Pain points are things like not being able to get to level 36, or having to wait.

You can play Candy Crush five times and then you have to wait half an hour to play again… unless you pay $0.99. Which I never did.

Except for a few times.

“Impatience is one of the game mechanics that the game developers will jump on,” says Blau.

Using our impatience or addiction to squeeze money out of us is nothing new.

“They employ psychologists the way casinos do,” says Rene Ritchie, editor in chief of iMore. “They do a lot of testing to see when users stop playing so they can optimize the game to make it a little easier to keep them on the game longer. It’s a huge, casino style business for them.”

And just like casinos, the so-called “free-mium model” is built around whales: People who shell out hundreds of dollars in a weekend on their ‘free’ game of choice.

“I knew a person who went out and bought a new iPad and then spent $100 dollars the first day on Candy Crush,” says Ritchie, “because if he couldn’t get past the level after 2 or 3 tries, he would just pay to get past it.”

Still, Ritchie says relying on free-mium is tricky, because addictive hits like Candy Crush are rare, and people get tired of them. Ritchie says game-makers need to mix free-mium with other models to avoid getting… crushed.

How to game the Candy Crush system:

  • Practice patience.


They profit off your impatience. Defy their assessment of human nature. Hang in there!

  • Save your specials.


Don’t waste special treats on levels that are easy to pass. You’ll need them on harder levels. Save lives.

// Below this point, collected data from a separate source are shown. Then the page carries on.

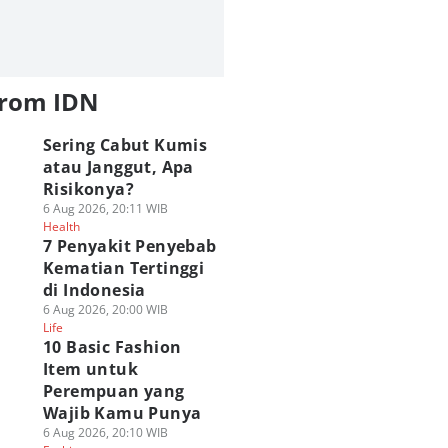
from IDN
Sering Cabut Kumis
atau Janggut, Apa
Risikonya?
6 Aug 2026, 20:11 WIB
Health
7 Penyakit Penyebab
Kematian Tertinggi
di Indonesia
6 Aug 2026, 20:00 WIB
Life
10 Basic Fashion
Item untuk
Perempuan yang
Wajib Kamu Punya
6 Aug 2026, 20:10 WIB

  • Ask your Facebook friends.


Out of lives? You can ask your Facebook friends to donate more — though you’ll probably lose some in the process (friends, that is).

  • Change the date and time on your phone. 

Move up the time on your phone to later in the day, month, or year, and watch your new lives trickle in. Careful, however: There have been reports of iPhones getting confused (think: a Y2K-style spin-out). You’ll know Candy Crush has ruined your life when you’re wishing your mother a happy Mother’s Day in August.

Hack.

Reddit’s working on it. This link is not an endorsement.